Ce carnet est à la fois un guide et un outil d'apprentissage : comprendre comment les VFX sont créés, explorer les technologies et méthodes qui les rendent possibles, et découvrir l'art derrière chaque illusion.
J'y retrace l'histoire fascinante des illusions visuelles — des premières expérimentations préhistoriques aux innovations de Méliès, jusqu'aux techniques temps réel d'aujourd'hui.
Vous y trouverez des notes, des expérimentations, des principes d'illusion d'optique, des systèmes de particules, shaders et rendus 3D. Tout est pensé pour apprendre, comprendre et s'inspirer.
En 1895, Auguste et Louis Lumière déposent le brevet du cinématographe. La première projection publique le 28 décembre 1895 au Grand Café de Paris marque la naissance du cinéma. Ce dispositif capable de filmer, développer et projeter des images animées est le point de départ de toute la chaîne des effets visuels modernes.
Comprendre les Lumière, c'est comprendre pourquoi on cherche encore aujourd'hui à tromper l'œil. Chaque shader, chaque émetteur Niagara, chaque post-process hérite directement de cette obsession de la représentation du mouvement.
Georges Méliès découvre accidentellement la substitution par arrêt caméra en 1896. Il comprend immédiatement le potentiel narratif de ce qui n'est encore qu'un bug technique. Avec Le Voyage dans la Lune (1902), il codifie les premières conventions des effets spéciaux.

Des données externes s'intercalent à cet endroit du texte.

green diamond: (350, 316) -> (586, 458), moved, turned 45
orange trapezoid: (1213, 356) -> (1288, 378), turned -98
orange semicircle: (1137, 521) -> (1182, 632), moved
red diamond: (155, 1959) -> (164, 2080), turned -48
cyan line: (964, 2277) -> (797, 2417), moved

Techniques utilisées : surimpressions, matte painting sur verre, miniatures, trucages de substitution, décors peints. Chaque effet résout un problème de représentation visuelle — exactement comme le font les VFX temps réel aujourd'hui.

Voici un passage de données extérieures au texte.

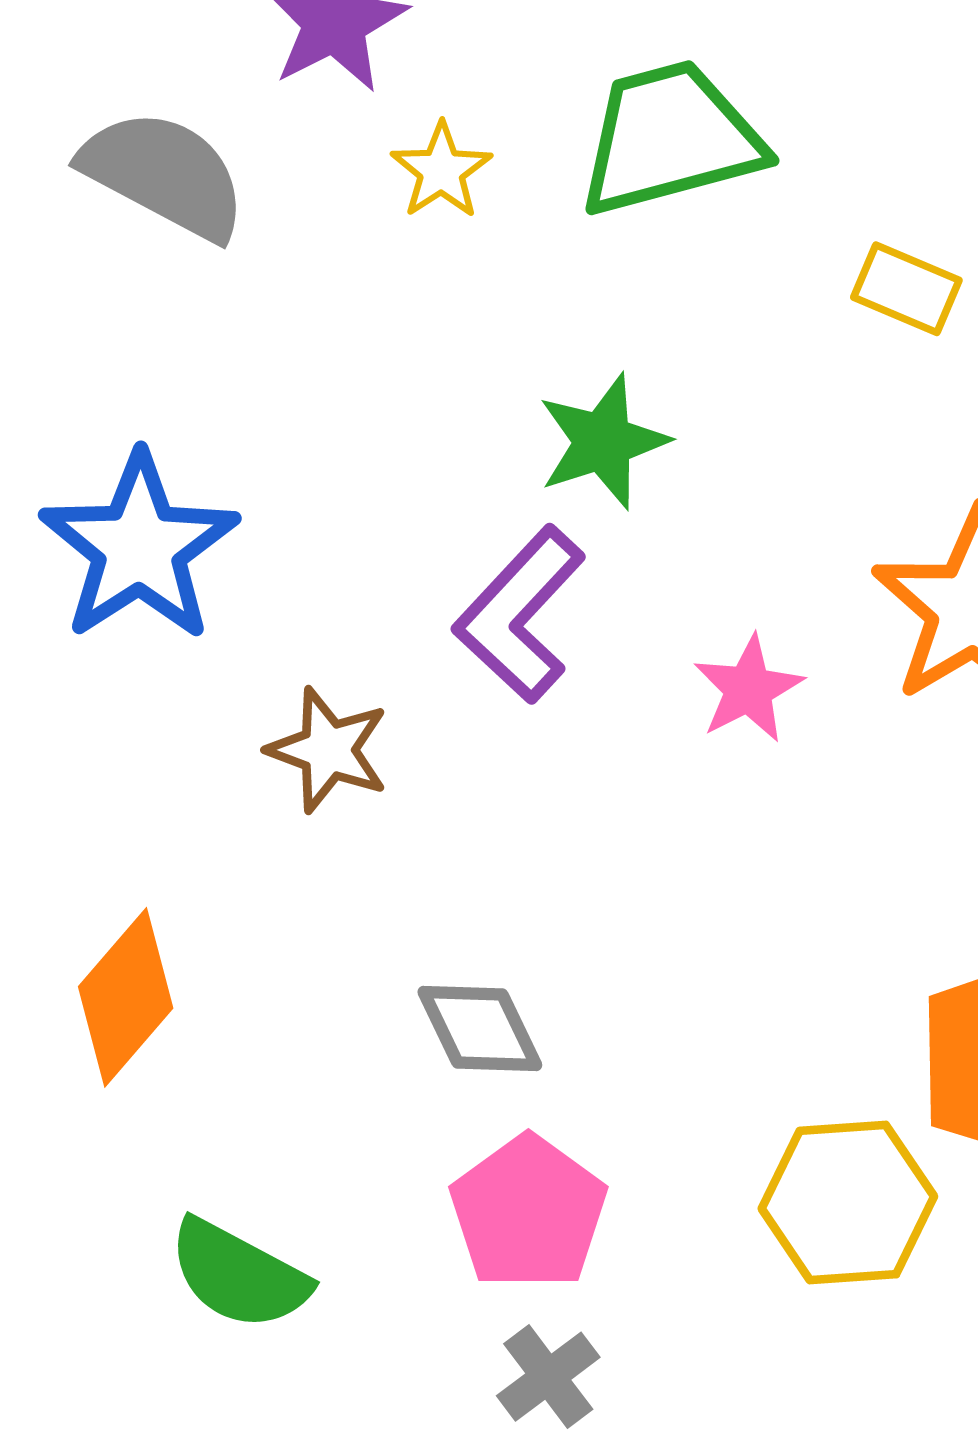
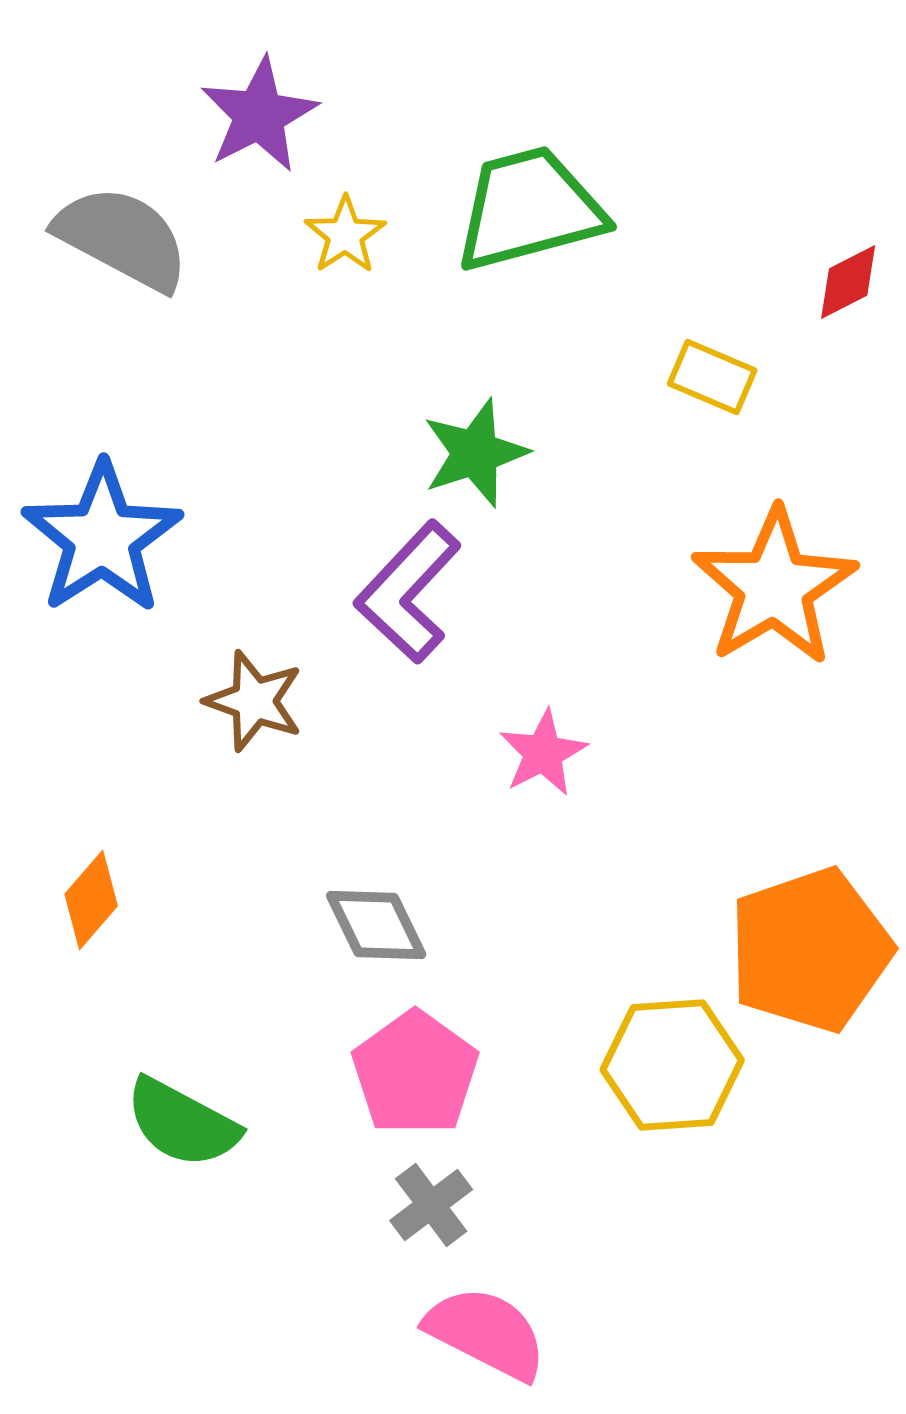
yellow rectangle: (906, 289) -> (712, 377), moved
pink star: (748, 689) -> (543, 753), moved
orange diamond: (126, 997) -> (91, 900), size x0.7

Ce parallèle avec le VFX moderne est frappant : le spectateur ne doit jamais voir la machinerie. L'immersion est le but ultime, hier comme aujourd'hui.
La lanterne magique (XVIIe siècle) est le premier dispositif à projeter des images sur une surface. Huygens, Kircher — ces noms précèdent les Lumière de deux siècles. Le Thaumatrope (1824), le Phénakistiscope (1832), le Zootrope (1834) exploitent la persistance rétinienne pour créer l'illusion du mouvement.
Leçon clé : chaque outil VFX que j'utilise aujourd'hui — Niagara, shaders, post-process — est l'héritier direct de ces bricolages optiques. La persistance rétinienne est toujours au cœur du rendu temps réel : on affiche 60 images par seconde et le cerveau perçoit du mouvement.